Processo democrático
O coordenador geral de povos indígenas isolados do MPI, Rodolfo Silva, acompanhou o primeiro dia de distribuição das urnas e destacou a experiência de chegar nas aldeias e encontrar muitos indígenas aguardando ansiosos pelas urnas e pela possibilidade de participar do processo democrático brasileiro.
“A possibilidade de participar da democracia, de votar, exercer a cidadania plena, trouxe resultados concretos porque depois que foram abertas as seções eleitorais na terra indígena o poder público municipal passou a atender melhor às demandas das comunidades, como construção de escolas e serviços que são de competência da prefeitura”, explicou.
O trabalho de abertura de seções eleitorais dentro do Vale do Javari foi liderado pelo indigenista Bruno Pereira quando era coordenador local da Fundação Nacional dos Povos Indígenas na região.

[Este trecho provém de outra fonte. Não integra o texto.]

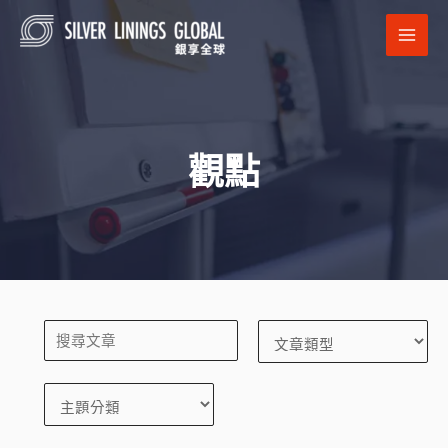
跳
MAI
至
MEN
主
要
內
容
觀點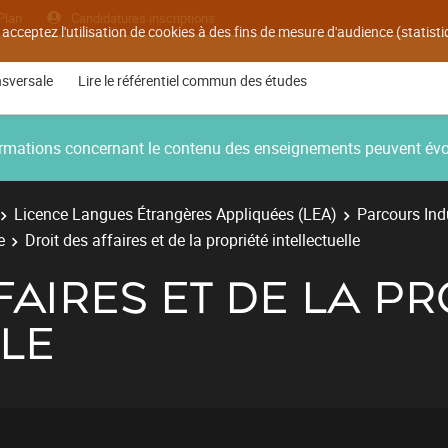
Plan
Candidatures inscriptions
 acceptez l'utilisation de cookies à des fins de mesure d'audience (statis
nsversale
Lire le référentiel commun des études
nformations concernant le contenu des enseignements peuvent év
Licence Langues Étrangères Appliquées (LEA)
Parcours Ind
e
Droit des affaires et de la propriété intellectuelle
FAIRES ET DE LA P
LE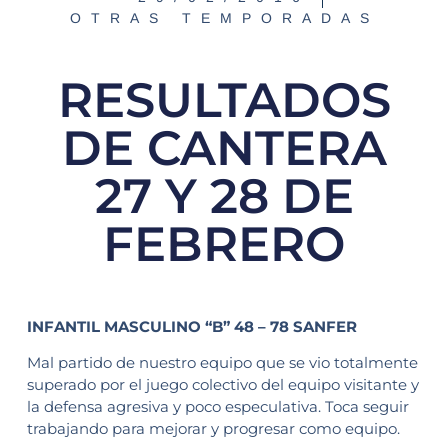
OTRAS TEMPORADAS
RESULTADOS
DE CANTERA
27 Y 28 DE
FEBRERO
INFANTIL MASCULINO “B” 48 – 78 SANFER
Mal partido de nuestro equipo que se vio totalmente
superado por el juego colectivo del equipo visitante y
la defensa agresiva y poco especulativa. Toca seguir
trabajando para mejorar y progresar como equipo.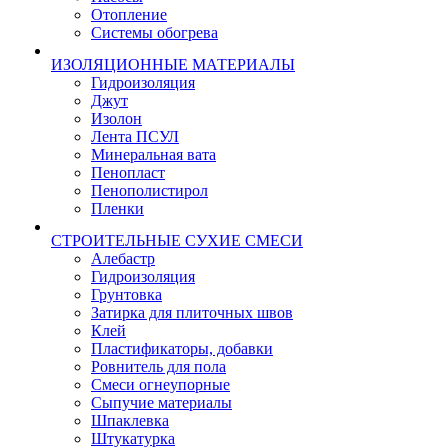
Отопление
Системы обогрева
ИЗОЛЯЦИОННЫЕ МАТЕРИАЛЫ
Гидроизоляция
Джут
Изолон
Лента ПСУЛ
Минеральная вата
Пенопласт
Пенополистирол
Пленки
СТРОИТЕЛЬНЫЕ СУХИЕ СМЕСИ
Алебастр
Гидроизоляция
Грунтовка
Затирка для плиточных швов
Клей
Пластификаторы, добавки
Ровнитель для пола
Смеси огнеупорные
Сыпучие материалы
Шпаклевка
Штукатурка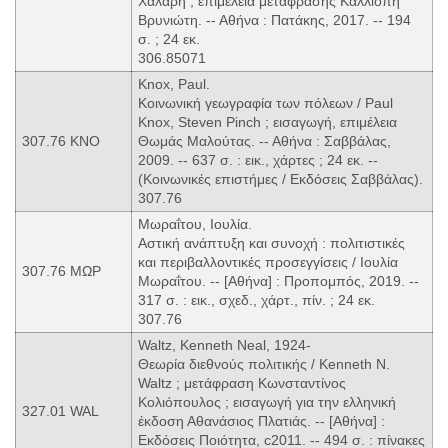
Χάλαρη ; επιμέλεια μετάφρασης Καλλιόπη
Βρυνιώτη. -- Αθήνα : Πατάκης, 2017. -- 194
σ. ; 24 εκ.
306.85071
Knox, Paul.
Κοινωνική γεωγραφία των πόλεων / Paul
Knox, Steven Pinch ; εισαγωγή, επιμέλεια
307.76 KNO
Θωμάς Μαλούτας. -- Αθήνα : Σαββάλας,
2009. -- 637 σ. : εικ., χάρτες ; 24 εκ. --
(Κοινωνικές επιστήμες / Εκδόσεις Σαββάλας).
307.76
Μωραΐτου, Ιουλία.
Αστική ανάπτυξη και συνοχή : πολιτιστικές
και περιβαλλοντικές προσεγγίσεις / Ιουλία
307.76 ΜΩΡ
Μωραΐτου. -- [Αθήνα] : Προπομπός, 2019. --
317 σ. : εικ., σχεδ., χάρτ., πίν. ; 24 εκ.
307.76
Waltz, Kenneth Neal, 1924-
Θεωρία διεθνούς πολιτικής / Kenneth N.
Waltz ; μετάφραση Κωνσταντίνος
Κολιόπουλος ; εισαγωγή για την ελληνική
327.01 WAL
έκδοση Αθανάσιος Πλατιάς. -- [Αθήνα] :
Εκδόσεις Ποιότητα, c2011. -- 494 σ. : πίνακες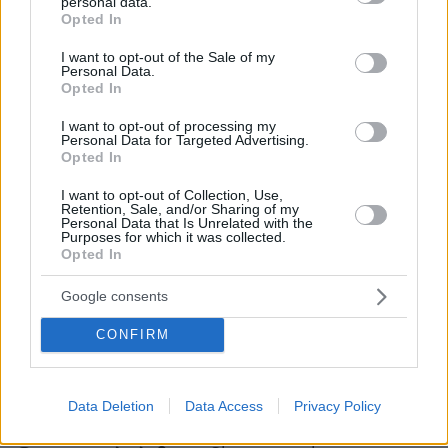
personal data.
grant or deny consent to Google and its third-party tags to
ενδυματολόγοι χρειάστηκε να ξοδέψουν 5.000
Opted In
use your data for below specified purposes in below Google
δολάρια για να προσαρμόσουν τις στολές του,
consent section.
I want to opt-out of the Sale of my
καθώς το σώμα του είχε αλλάξει ριζικά. Ήταν
Personal Data.
Opted In
πιο αδύνατος, πιο δυνατός και σε καλύτερη
φυσική κατάσταση από ποτέ. Ο προσωπικός
I want to opt-out of processing my
Personal Data for Targeted Advertising.
του γυμναστής ανέβασε επίσης τις
Opted In
φωτογραφίες του περιοδικού στο Instagram,
γράφοντας πως «
δεν θα μπορούσε να είναι πιο
I want to opt-out of Collection, Use,
Retention, Sale, and/or Sharing of my
περήφανος
» για τον Σάσα, έπειτα από τη
Personal Data that Is Unrelated with the
Purposes for which it was collected.
δουλειά που έκαναν μαζί.
Opted In
Google consents
Σε πρόσφατη συνέντευξη Τύπου, ο επικεφαλής
της Marvel, Κέβιν Φάιγκι, επιβεβαίωσε ότι ο
CONFIRM
Σάσα θα ενσαρκώσει τον χαρακτήρα Mephisto
στο κινηματογραφικό σύμπαν της Marvel
(MCU).
Data Deletion
Data Access
Privacy Policy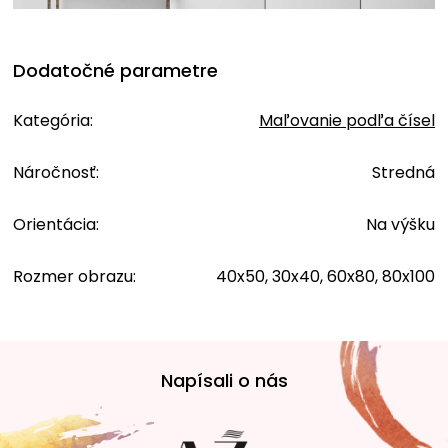
Dodatočné parametre
Kategória
:
Maľovanie podľa čísel
Náročnosť
:
Stredná
Orientácia
:
Na výšku
Rozmer obrazu
:
40x50, 30x40, 60x80, 80x100
Z
á
Napísali o nás
p
ä
t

Em reconhecimento ao papel dele, o TRE do Amazonas batizou o cartório eleitoral de Atalaia do Norte em sua homenagem.
Antes da instalação das seções dentro da TI, a cada período eleitoral era grande o afluxo de indígenas para as sedes municipais de Atalaia do Norte e Benjamin Constant para cobrar políticas públicas dos gestores municipais. Sem acesso ao voto, tinham pouco poder de pressão e acabavam ficando por longos períodos, em condições insalubres, nas beiras de rio das cidades.
Sem acesso à água e alimentação suficientes, sem saneamento, a situação se agravava a cada ida dos indígenas para a cidade, o que culminou, em 2012, na morte de quatro crianças indígenas, devido a um surto de diarreia e de vômito causado pelas condições insalubres nas quais os indígenas permaneciam durante o período eleitoral.
Democracia e proteção territorial
A diretora de povos indígenas isolados e de recente contato do MPI, Beatriz Matos, é viúva do indigenista Bruno Pereira e destaca a importância de seguir cultivando o legado deixado por ele em defesa dos povos do Javari. “Prosseguir a luta do Bruno significa continuar garantindo o voto indígena, mas também avançar na proteção da região, impedindo a continuidade das organizações criminosas que atacam o Javari”, lembra.
O MPI coordena desde 2023 o Plano de Proteção Territorial do Vale do Javari, com a participação da Funai, do Instituto Brasileiro do Meio Ambiente (Ibama) e do Ministério da Justiça. Entre 2023 e 2024, através do plano, foram executadas 36 operações de fiscalização da Funai, com apoio da Polícia Militar e quatro grandes operações do Ibama com apoio da Polícia Federal e da Polícia Rodoviária Federal.
No total, foram destruídas 98 dragas de garimpo, 17 rebocadores e 53 motores estacionários utilizados por criminosos ambientais; apreendidos mais de 6 mil kg de peixes e animais abatidos ilegalmente, 67 armas de fogo, 35 motosserras, 70 embarcações e 47 motores de popa, 2.400 metros de redes e malhadeiras, 114 mil litros de diesel e 7.665 litros de gasolina, 11 celulares e 29 antenas starlink, 322 toras de madeira, 14 kg de mercúrio e 33 g de ouro.